By the late 1980s, Depeche Mode had moved past the light synth-pop of their early period. By incorporating darker industrial sounds and a more goth-centric image, the group were able to take on weightier topics like obsession, depression, and jealousy while being taken seriously as more than just a goofy pop band who sang ‘Just Can’t Get Enough’.
On the 1990 album Violator, Depeche Mode were able to bridge the synth-heavy 1980s with the darker sensibilities of the ‘90s. It might be difficult to find a bridge between Thompson Twins and Nine Inch Nails, but Depeche Mode proved to be the essential link between the vibrant past and the more morose future. Leading the charge was ‘Personal Jesus’, the moody single that mixed bluesy slide guitar, dance-ready rhythms, and Dave Gahan’s signature baritone growl.
Written by guitarist and primary songwriter Martin Gore, ‘Personal Jesus’ is one of the only songs that makes equal sense being covered by Johnny Cash as it does being covered by Marilyn Manson. When it came to the track’s inspiration, Gore cited one of Cash’s contemporaries, Elvis Presley, as the launching point for the song’s lyrics.
Specifically, it was Priscilla Presley’s 1985 biography Elvis and Me that caused Gore to contemplate ownership and control in a relationship. “It’s a song about being a Jesus for somebody else, someone to give you hope and care,” Gore told SPIN in 1990. “It’s about how Elvis Presley was her man and her mentor and how often that happens in love relationships; how everybody’s heart is like a god in some way, and that’s not a very balanced view of someone, is it?”.
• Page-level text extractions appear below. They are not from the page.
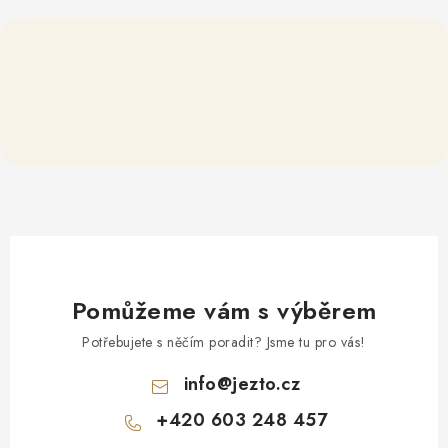
Pomůžeme vám s výběrem
Potřebujete s něčím poradit? Jsme tu pro vás!
info
@
jezto.cz
+420 603 248 457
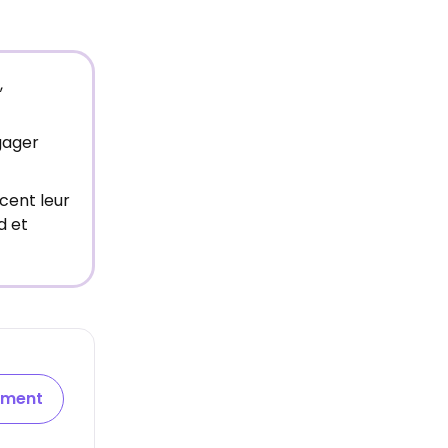
,
gager
cent leur
d et
ement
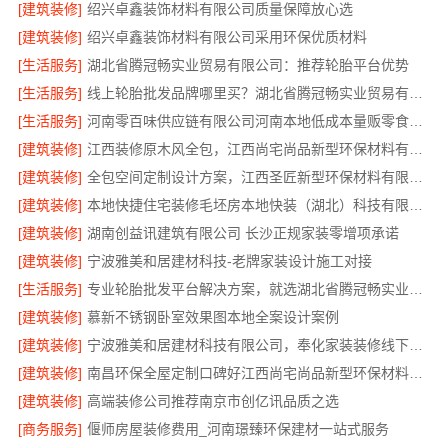
[建筑装修]
绍兴卓鑫装饰材料有限公司质量保障放心选
[建筑装修]
绍兴卓鑫装饰材料有限公司采用环保优质材料
[生活服务]
湖北省腾冠畅实业贸易有限公司：推荐轮胎平台优势
[生活服务]
线上轮胎批发品牌哪里买？湖北省腾冠畅实业贸易有限公司
[生活服务]
河南零百味供应链有限公司河南本地低成本量贩零食全域盈利
[建筑装修]
江西装修原木风全包，江西尚宅尚品新型环保材料有限公司
[建筑装修]
全包空间定制设计方案，江西圣匠新型环保材料有限公司
[建筑装修]
本地快捷住宅装修毛坯房本地快装（湖北）科技有限公司
[建筑装修]
湖南创益讯建筑有限公司 长沙正规家装零增项承诺
[建筑装修]
宁波雅美和居建材科技-老牌家装设计施工对接
[生活服务]
专业轮胎批发平台解决方案，就选湖北省腾冠畅实业贸易有限公司
[建筑装修]
慕新不锈钢卧室效果图本地全案设计案例
[建筑装修]
宁波雅美和居建材科技有限公司，奉化家装装修线下门店地址
[建筑装修]
南昌环保全屋定制口碑好江西尚宅尚品新型环保材料有限公司
[建筑装修]
高端装修公司推荐南京市创亿讯品质之选
[商务服务]
偃师房屋装修费用_河南璟臻环保建材一站式服务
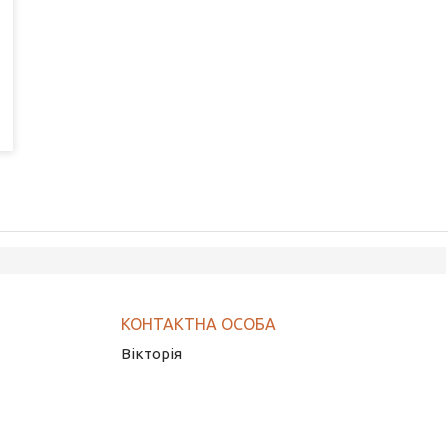
Вікторія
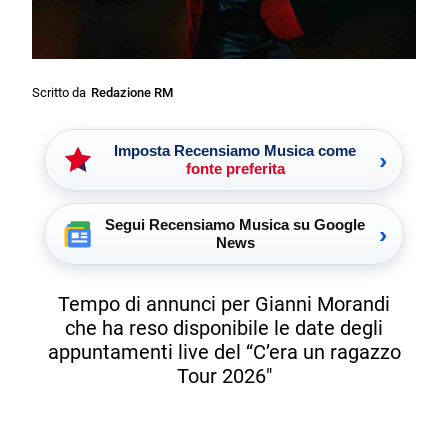
Scritto da
Redazione RM
Imposta Recensiamo Musica come
›
fonte preferita
Segui Recensiamo Musica su Google
›
News
Tempo di annunci per Gianni Morandi
che ha reso disponibile le date degli
appuntamenti live del “C’era un ragazzo
Tour 2026″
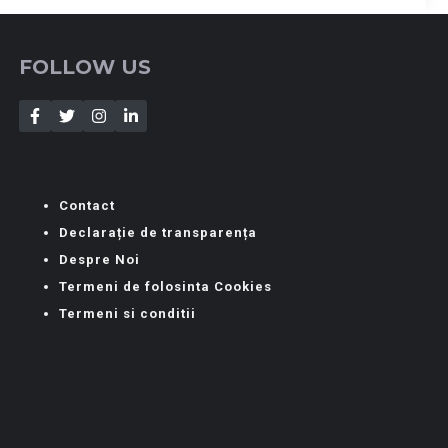
FOLLOW US
Contact
Declarație de transparența
Despre Noi
Termeni de folosinta Cookies
Termeni si conditii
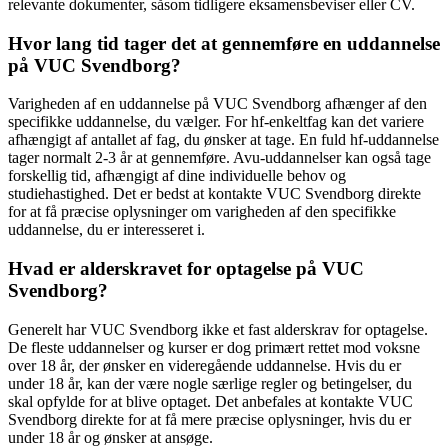
relevante dokumenter, såsom tidligere eksamensbeviser eller CV.
Hvor lang tid tager det at gennemføre en uddannelse
på VUC Svendborg?
Varigheden af ​​en uddannelse på VUC Svendborg afhænger af den
specifikke uddannelse, du vælger. For hf-enkeltfag kan det variere
afhængigt af antallet af fag, du ønsker at tage. En fuld hf-uddannelse
tager normalt 2-3 år at gennemføre. Avu-uddannelser kan også tage
forskellig tid, afhængigt af dine individuelle behov og
studiehastighed. Det er bedst at kontakte VUC Svendborg direkte
for at få præcise oplysninger om varigheden af ​​den specifikke
uddannelse, du er interesseret i.
Hvad er alderskravet for optagelse på VUC
Svendborg?
Generelt har VUC Svendborg ikke et fast alderskrav for optagelse.
De fleste uddannelser og kurser er dog primært rettet mod voksne
over 18 år, der ønsker en videregående uddannelse. Hvis du er
under 18 år, kan der være nogle særlige regler og betingelser, du
skal opfylde for at blive optaget. Det anbefales at kontakte VUC
Svendborg direkte for at få mere præcise oplysninger, hvis du er
under 18 år og ønsker at ansøge.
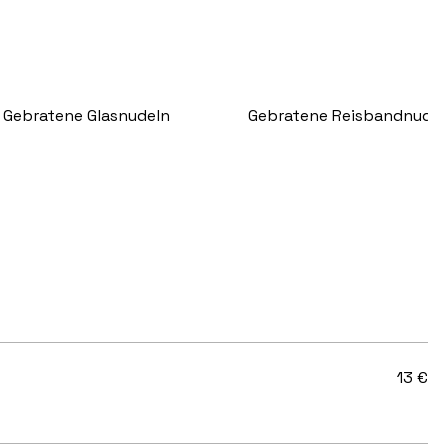
Gebratene Glasnudeln
Gebratene Reisbandnudel
13 €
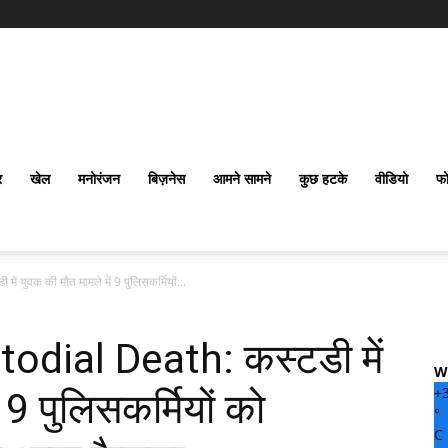
र
खेल
मनोरंजन
बिज़नेस
आमने सामने
कुछ हटके
वीडियो
फो
युवक की मौत मामले में 9 पुलिसकर्मियों...
dial Death: कस्टडी में
W
+
 9 पुलिसकर्मियों को
°
C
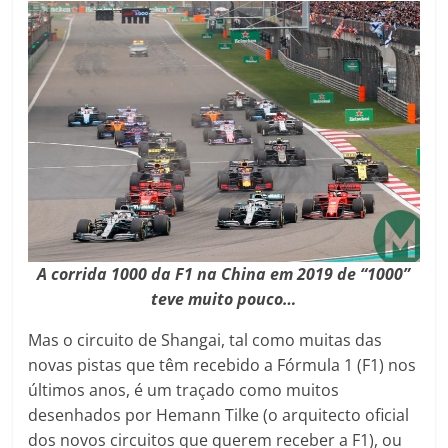
A corrida 1000 da F1 na China em 2019 de “1000”
teve muito pouco…
Mas o circuito de Shangai, tal como muitas das
novas pistas que têm recebido a Fórmula 1 (F1) nos
últimos anos, é um traçado como muitos
desenhados por Hemann Tilke (o arquitecto oficial
dos novos circuitos que querem receber a F1), ou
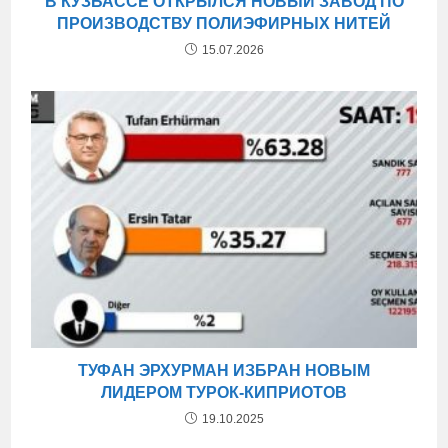
В КУЗБАССЕ ОТКРЫЛСЯ НОВЫЙ ЗАВОД ПО
ПРОИЗВОДСТВУ ПОЛИЭФИРНЫХ НИТЕЙ
15.07.2026
ТУФАН ЭРХУРМАН ИЗБРАН НОВЫМ
ЛИДЕРОМ ТУРОК-КИПРИОТОВ
19.10.2025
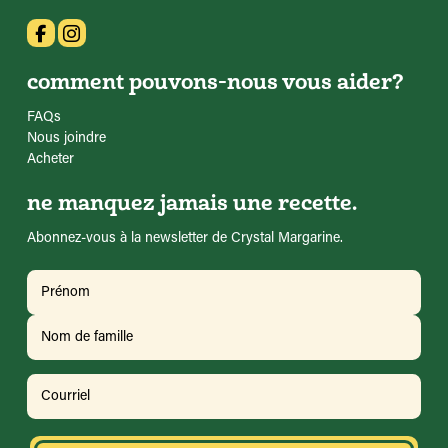
comment pouvons-nous vous aider?
FAQs
Nous joindre
Acheter
ne manquez jamais une recette.
Abonnez-vous à la newsletter de Crystal Margarine.
Nom
(Requis)
Prénom
Nom
Courriel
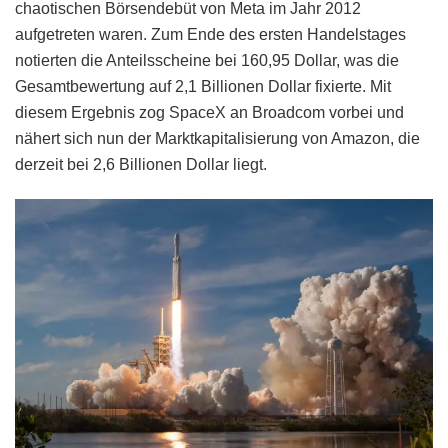
chaotischen Börsendebüt von Meta im Jahr 2012
aufgetreten waren. Zum Ende des ersten Handelstages
notierten die Anteilsscheine bei 160,95 Dollar, was die
Gesamtbewertung auf 2,1 Billionen Dollar fixierte. Mit
diesem Ergebnis zog SpaceX an Broadcom vorbei und
nähert sich nun der Marktkapitalisierung von Amazon, die
derzeit bei 2,6 Billionen Dollar liegt.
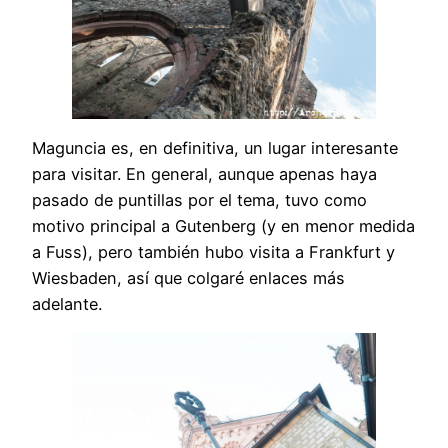
Maguncia es, en definitiva, un lugar interesante
para visitar. En general, aunque apenas haya
pasado de puntillas por el tema, tuvo como
motivo principal a Gutenberg (y en menor medida
a Fuss), pero también hubo visita a Frankfurt y
Wiesbaden, así que colgaré enlaces más
adelante.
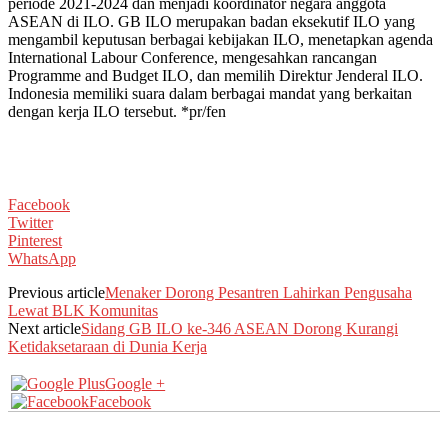
periode 2021-2024 dan menjadi koordinator negara anggota
ASEAN di ILO. GB ILO merupakan badan eksekutif ILO yang
mengambil keputusan berbagai kebijakan ILO, menetapkan agenda
International Labour Conference, mengesahkan rancangan
Programme and Budget ILO, dan memilih Direktur Jenderal ILO.
Indonesia memiliki suara dalam berbagai mandat yang berkaitan
dengan kerja ILO tersebut. *pr/fen
Facebook
Twitter
Pinterest
WhatsApp
Previous article
Menaker Dorong Pesantren Lahirkan Pengusaha
Lewat BLK Komunitas
Next article
Sidang GB ILO ke-346 ASEAN Dorong Kurangi
Ketidaksetaraan di Dunia Kerja
Google +
Facebook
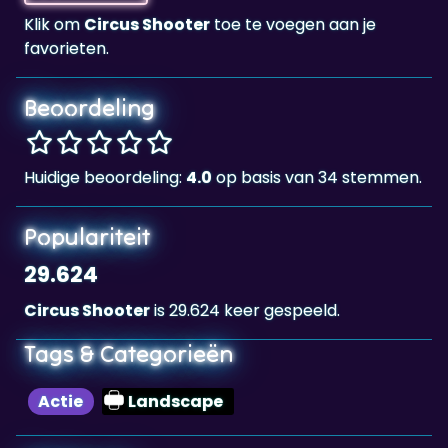
Beoordeling
Huidige beoordeling:
4.0
op basis van 34 stemmen.
Populariteit
29.624
Circus Shooter
is 29.624 keer gespeeld.
Tags & Categorieën
Actie
Landscape
Highscore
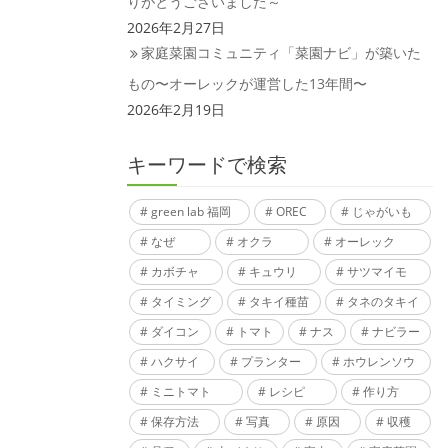
りがとうございました～
2026年2月27日
家庭菜園コミュニティ「菜園ナビ」が築いた
もの〜オーレックが運営した13年間〜
2026年2月19日
キーワードで検索
green lab 福岡
OREC
じゃがいも
なぜ
オクラ
オーレック
カボチャ
キュウリ
サツマイモ
タイミング
タキイ種苗
タネのタキイ
ダイコン
トマト
ナス
ナビラー
ハクサイ
プランター
ホウレンソウ
ミニトマト
レシピ
作り方
保存方法
写真
原因
収穫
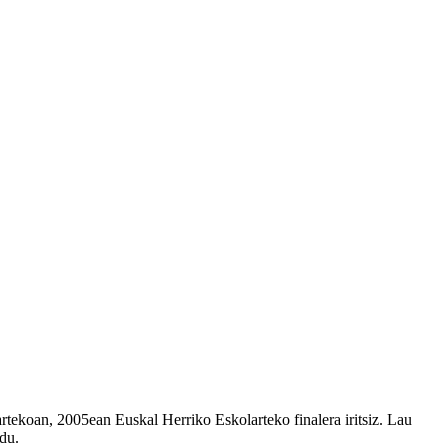
artekoan, 2005ean Euskal Herriko Eskolarteko finalera iritsiz. Lau
rdu.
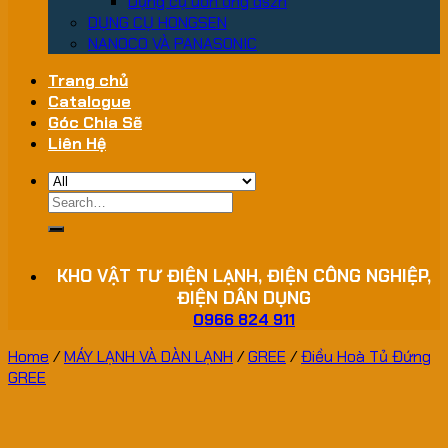
Dụng cụ uốn ống dszh
DỤNG CỤ HONGSEN
NANOCO VÀ PANASONIC
Trang chủ
Catalogue
Góc Chia Sẽ
Liên Hệ
Search
for:
KHO VẬT TƯ ĐIỆN LẠNH, ĐIỆN CÔNG NGHIỆP,
ĐIỆN DÂN DỤNG
0966 824 911
Home
/
MÁY LẠNH VÀ DÀN LẠNH
/
GREE
/
Điều Hoà Tủ Đứng
GREE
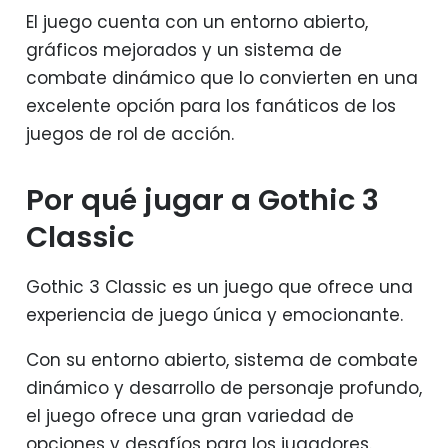
El juego cuenta con un entorno abierto,
gráficos mejorados y un sistema de
combate dinámico que lo convierten en una
excelente opción para los fanáticos de los
juegos de rol de acción.
Por qué jugar a Gothic 3
Classic
Gothic 3 Classic es un juego que ofrece una
experiencia de juego única y emocionante.
Con su entorno abierto, sistema de combate
dinámico y desarrollo de personaje profundo,
el juego ofrece una gran variedad de
opciones y desafíos para los jugadores.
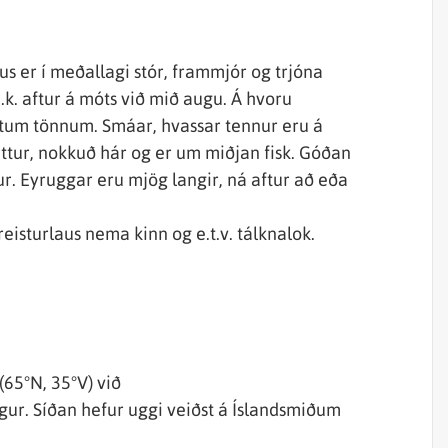
us er í meðallagi stór, frammjór og trjóna
k. aftur á móts við mið augu. Á hvoru
ittum tönnum. Smáar, hvassar tennur eru á
ttur, nokkuð hár og er um miðjan fisk. Góðan
ur. Eyruggar eru mjög langir, ná aftur að eða
hreisturlaus nema kinn og e.t.v. tálknalok.
(65°N, 35°V) við
gur. Síðan hefur uggi veiðst á Íslandsmiðum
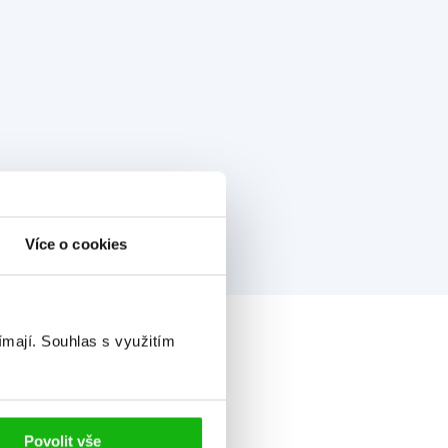
Více o cookies
ímají.
Souhlas s využitím
Povolit vše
It might not have been Elvis himself, but old-school rockabilly played a major role in the song’s arrangement as well. For one of the first times, Gore focused on bringing ‘Personal Jesus’ to life through guitar instead of keyboard. As such, he came up with both the central guitar figure and the signature slide guitar riff that were completely different from the band’s past material. Gore would subsequently incorporate guitars in a much greater fashion for the arrangements throughout Violator.